IN-LIFE DATES: From: 08 October 2012 To: 17 November 2012

Test system

Type of coverage:
not specified
Preparation of test site:
not specified
Vehicle:
unchanged (no vehicle)
Controls:
not required
Amount / concentration applied:
Three tissues per test article, negative control and positive control were treated by application of 30 µL of either negative/positive control or test article.
Duration of treatment / exposure:
The tissues were incubated at 37°C, 5% carbon dioxide for a 35 minute period. The plates were then removed from the incubator and placed into a sterile hood for the remaining 60 minutes.
Observation period:
Following treatment, the substances were removed by washing the tissues. The tissues were then placed on the appropriate medium and incubated for 42 hours.
Number of animals:
Not applicable
Details on study design:
The test article was positive in the MTT interaction test causing a change in colour intensity. Therefore 0.5mL of isopropanol was instead added into each well so that the MTT was extracted through the bottom of the tissue insert during shaking for two hours at 150 rpm.
Upon completion of the extraction, each tissue was pierced using a hypodermic needle so that the extract could run through the tissue. Once drained, the tissue was discarded and the extract was made up to 2 mL with isopropanol and mixed by pipette. Two x 200 µL aliquots of each resultant extract were placed into a 96-well plate for spectrophotometric determination of optical density at 570 nm using extraction solution as a blank. Tissue viability was calculated for each tissue as a percentage of the mean of the negative control tissues.

Results and discussion

In vitro

Results
Irritation / corrosion parameter:
other: other: relative group mean viability
Value:
14.2
Remarks on result:
other:
Remarks:
Basis: mean. Time point: 60 minutes treatment period. Max. score: 100.0. Reversibility: no data. (migrated information)

In vivo

Irritant / corrosive response data:
The relative group mean viability for the test article was 14.2%.
The relative group mean viability for the positive control was 5.7%.
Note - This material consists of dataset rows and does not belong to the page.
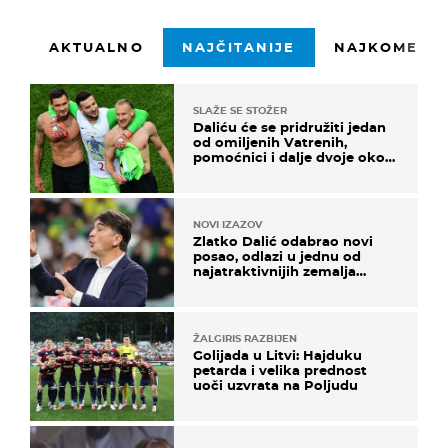
AKTUALNO
NAJČITANIJE
NAJKOMENTI
SLAŽE SE STOŽER
Daliću će se pridružiti jedan
od omiljenih Vatrenih,
pomoćnici i dalje dvoje oko
ponude
NOVI IZAZOV
Zlatko Dalić odabrao novi
posao, odlazi u jednu od
najatraktivnijih zemalja
svijeta
ŽALGIRIS RAZBIJEN
Golijada u Litvi: Hajduku
petarda i velika prednost
uoči uzvrata na Poljudu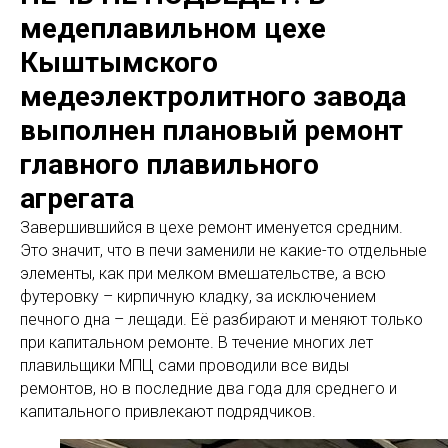
медеплавильном цехе
Кыштымского
медеэлектролитного завода
выполнен плановый ремонт
главного плавильного
агрегата
Завершившийся в цехе ремонт именуется средним.
Это значит, что в печи заменили не какие-то отдельные
элементы, как при мелком вмешательстве, а всю
футеровку – кирпичную кладку, за исключением
печного дна – лещади. Её разбирают и меняют только
при капитальном ремонте. В течение многих лет
плавильщики МПЦ сами проводили все виды
ремонтов, но в последние два года для среднего и
капитального привлекают подрядчиков.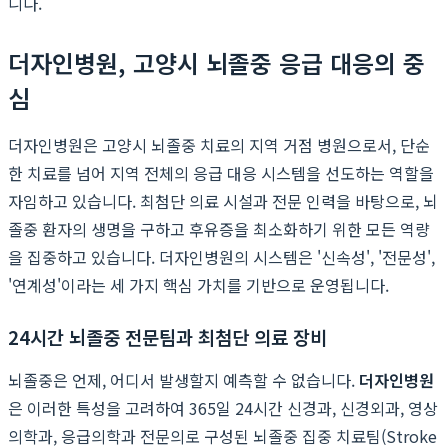
니다.
더자인병원, 고양시 뇌졸중 응급 대응의 중
심
더자인병원은 고양시 뇌졸중 치료의 지역 거점 병원으로서, 단순
한 치료를 넘어 지역 전체의 응급 대응 시스템을 선도하는 역할을
자임하고 있습니다. 최첨단 의료 시설과 전문 인력을 바탕으로, 뇌
졸중 환자의 생명을 구하고 후유증을 최소화하기 위한 모든 역량
을 집중하고 있습니다. 더자인병원의 시스템은 '신속성', '전문성',
'연계성'이라는 세 가지 핵심 가치를 기반으로 운영됩니다.
24시간 뇌졸중 전문팀과 최첨단 의료 장비
뇌졸중은 언제, 어디서 발생할지 예측할 수 없습니다.
더자인병원
은 이러한 특성을 고려하여 365일 24시간 신경과, 신경외과, 영상
의학과, 응급의학과 전문의로 구성된 뇌졸중 집중 치료팀(Stroke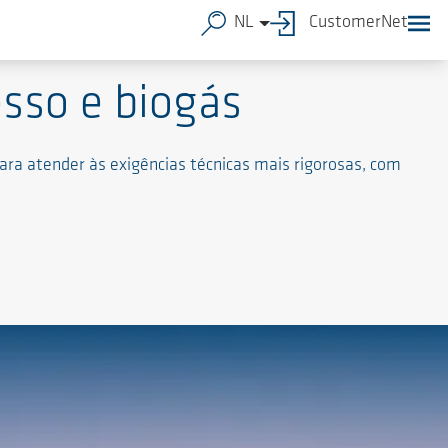
NL
CustomerNet
sso e biogás
ara atender às exigências técnicas mais rigorosas, com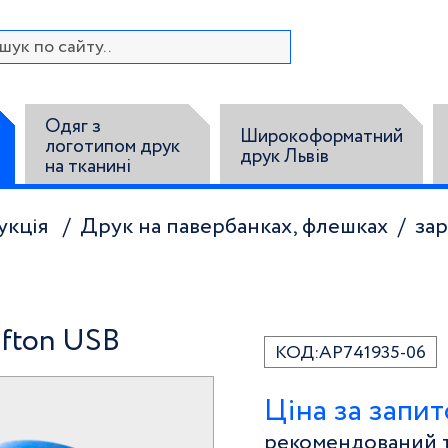
Одяг з
Широкоформатний
логотипом друк
друк Львів
на тканині
укція
Друк на павербанках, флешках
зар
ufton USB
КОД:
AP741935-06
Ціна за запи
рекомендований т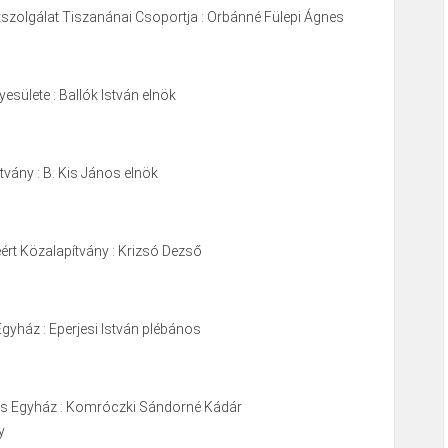
tszolgálat Tiszanánai Csoportja : Orbánné Fülepi Ágnes
sülete : Ballók István elnök
vány : B. Kis János elnök
ért Közalapítvány : Krizsó Dezső
gyház : Eperjesi István plébános
s Egyház : Komróczki Sándorné Kádár
y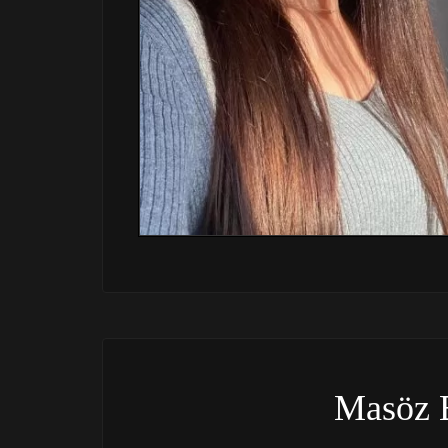
Masöz 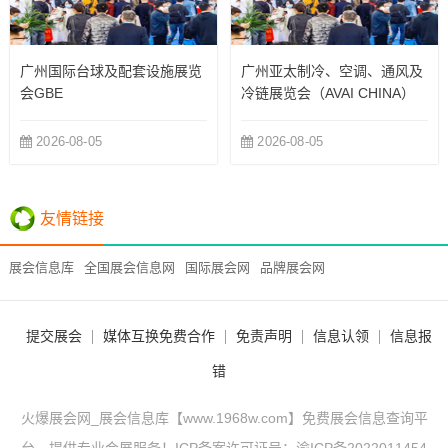
广州国际台球及配套设施展览
广州亚太制冷、空调、通风及
会GBE
冷链展览会（AVAI CHINA）
2026-08-05
2026-08-05
友情链接
展会信息库
全国展会信息网
国际展会网
品牌展会网
提交展会
媒体互换免费合作
免责声明
信息认领
信息报
错
火爆展会网_展会信息库【www.1968w.com】免费展会信息查询平
台，提供专业会展服务！ICP备案许可证号：
渝ICP备2022011454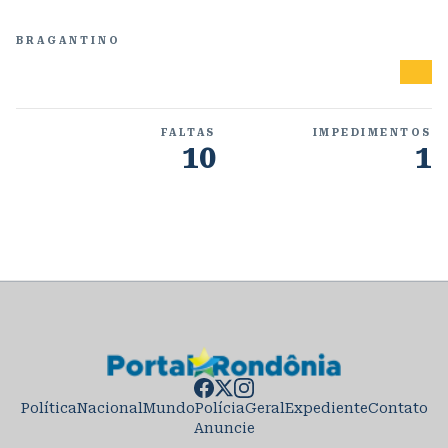
BRAGANTINO
FALTAS
IMPEDIMENTOS
10
1
Política
Nacional
Mundo
Polícia
Geral
Expediente
Contato
Anuncie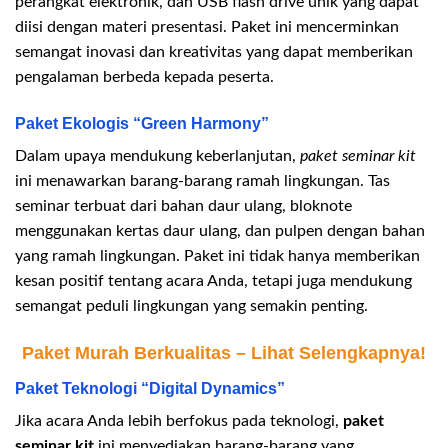
perangkat elektronik, dan USB flash drive unik yang dapat
diisi dengan materi presentasi. Paket ini mencerminkan
semangat inovasi dan kreativitas yang dapat memberikan
pengalaman berbeda kepada peserta.
Paket Ekologis “Green Harmony”
Dalam upaya mendukung keberlanjutan,
paket seminar kit
ini menawarkan barang-barang ramah lingkungan. Tas
seminar terbuat dari bahan daur ulang, bloknote
menggunakan kertas daur ulang, dan pulpen dengan bahan
yang ramah lingkungan. Paket ini tidak hanya memberikan
kesan positif tentang acara Anda, tetapi juga mendukung
semangat peduli lingkungan yang semakin penting.
Paket Murah Berkualitas – Lihat Selengkapnya!
Paket Teknologi “Digital Dynamics”
Jika acara Anda lebih berfokus pada teknologi,
paket
seminar kit
ini menyediakan barang-barang yang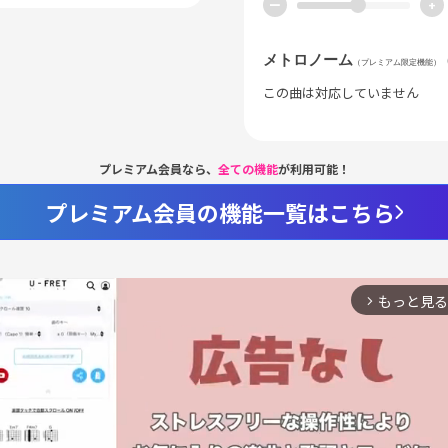
ー
+
メトロノーム
（プレミアム限定機能）
この曲は対応していません
プレミアム会員なら、
全ての機能
が利用可能！
プレミアム会員の機能一覧はこちら
もっと見る
arrow_forward_ios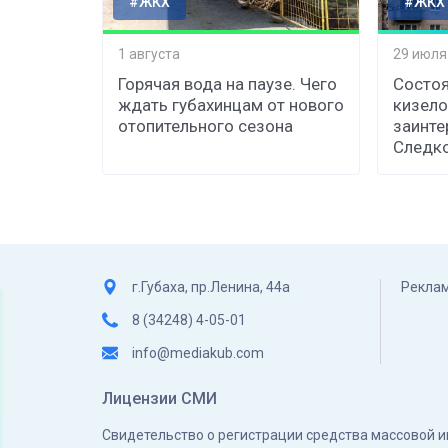
#ЖКХ
#ЖКХ
1 августа
29 июля
Горячая вода на паузе. Чего
Состоя
ждать губахинцам от нового
кизело
отопительного сезона
заинте
Следк
г.Губаха, пр.Ленина, 44а
Реклам
8 (34248) 4-05-01
info@mediakub.com
Лицензии СМИ
Свидетельство о регистрации средства массовой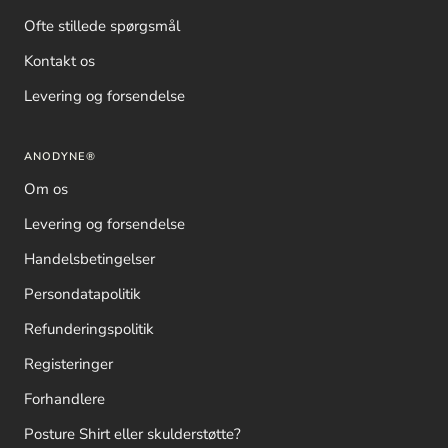
Ofte stillede spørgsmål
Kontakt os
Levering og forsendelse
ANODYNE®
Om os
Levering og forsendelse
Handelsbetingelser
Persondatapolitik
Refunderingspolitik
Registeringer
Forhandlere
Posture Shirt eller skulderstøtte?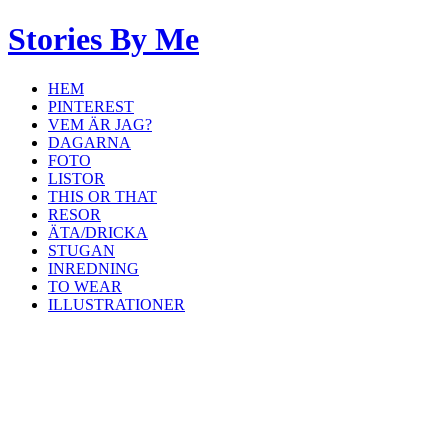
Stories By Me
HEM
PINTEREST
VEM ÄR JAG?
DAGARNA
FOTO
LISTOR
THIS OR THAT
RESOR
ÄTA/DRICKA
STUGAN
INREDNING
TO WEAR
ILLUSTRATIONER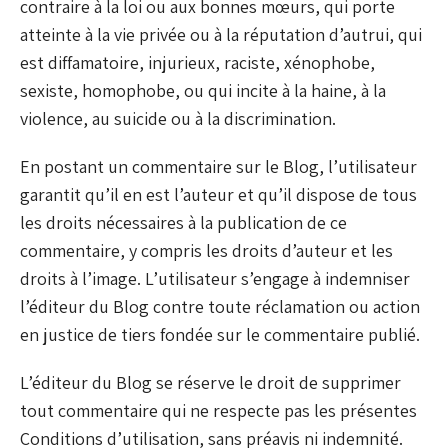
contraire à la loi ou aux bonnes mœurs, qui porte
atteinte à la vie privée ou à la réputation d’autrui, qui
est diffamatoire, injurieux, raciste, xénophobe,
sexiste, homophobe, ou qui incite à la haine, à la
violence, au suicide ou à la discrimination.
En postant un commentaire sur le Blog, l’utilisateur
garantit qu’il en est l’auteur et qu’il dispose de tous
les droits nécessaires à la publication de ce
commentaire, y compris les droits d’auteur et les
droits à l’image. L’utilisateur s’engage à indemniser
l’éditeur du Blog contre toute réclamation ou action
en justice de tiers fondée sur le commentaire publié.
L’éditeur du Blog se réserve le droit de supprimer
tout commentaire qui ne respecte pas les présentes
Conditions d’utilisation, sans préavis ni indemnité.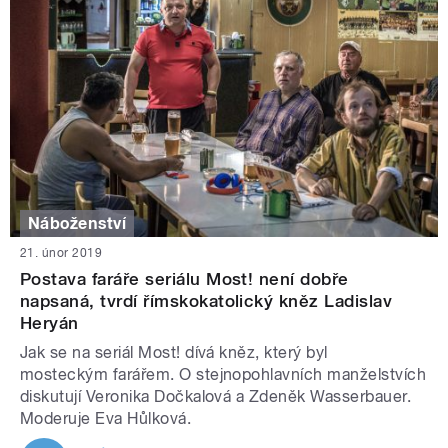
Náboženství
21. únor 2019
Postava faráře seriálu Most! není dobře
napsaná, tvrdí římskokatolický kněz Ladislav
Heryán
Jak se na seriál Most! dívá kněz, který byl
mosteckým farářem. O stejnopohlavních manželstvích
diskutují Veronika Dočkalová a Zdeněk Wasserbauer.
Moderuje Eva Hůlková.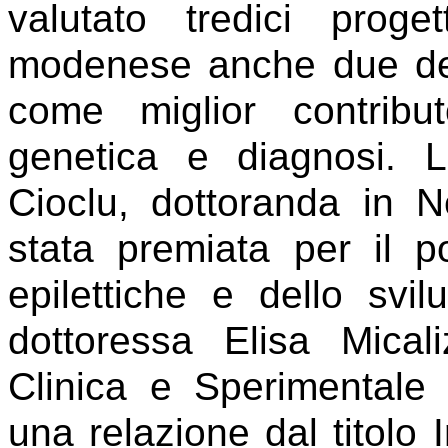
valutato tredici proge
modenese anche due dell
come miglior contribut
genetica e diagnosi. L
Cioclu, dottoranda in
stata premiata per il po
epilettiche e dello sv
dottoressa Elisa Mical
Clinica e Sperimental
una relazione dal titolo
Applicant's summary and conclusion

Interpretation of results:
irritating
Remarks:
Migrated information Criteria used for interpretation of results: not specified
Conclusions:
The test article, MonoFA_TETA_PAA_BADGE_BGE_Adduct, was considered not to be corrosive to the in vitro skin model EpiDerm, but was considered to be an irritant to the in vitro skin model EpiDerm SIT (EPI-200).
Executive summary:

The purpose of the study was to determine whether the test article, MonoFA_TETA_PAA_BADGE_BGE_Adduct, caused dermal corrosion or irritation.

An in vitro skin corrosivity assay (EpiDermTM) was initially conducted. This demonstrated that the test article did not have the potential to cause corrosion to the skin therefore an in vitro skin irritation assay (EpiDermTM SIT (EPI-200)) was conducted.

EpiDermTM SIT (EPI-200) inserts were treated with test article, negative control (phosphate buffered saline (PBS)) and positive control (5% w/v sodium dodecyl sulphate (SDS)) for 60 minutes. At the end of the treatment period, the tissues were washed with PBS and cell viability was assessed using the MTT assay. The skin irritation potential was classified according to the remaining cell viability obtained after test article treatment.

The relative group mean viability for the test article was 14.2% and for the positive control was 5.7%.

The test article, MonoFA_TETA_PAA_BADGE_BGE_Adduct, was considered not to be corrosive to the in vitro skin model EpiDermTM, but was considered to be an irritant to the in vitro skin model EpiDermTM SIT (EPI-200).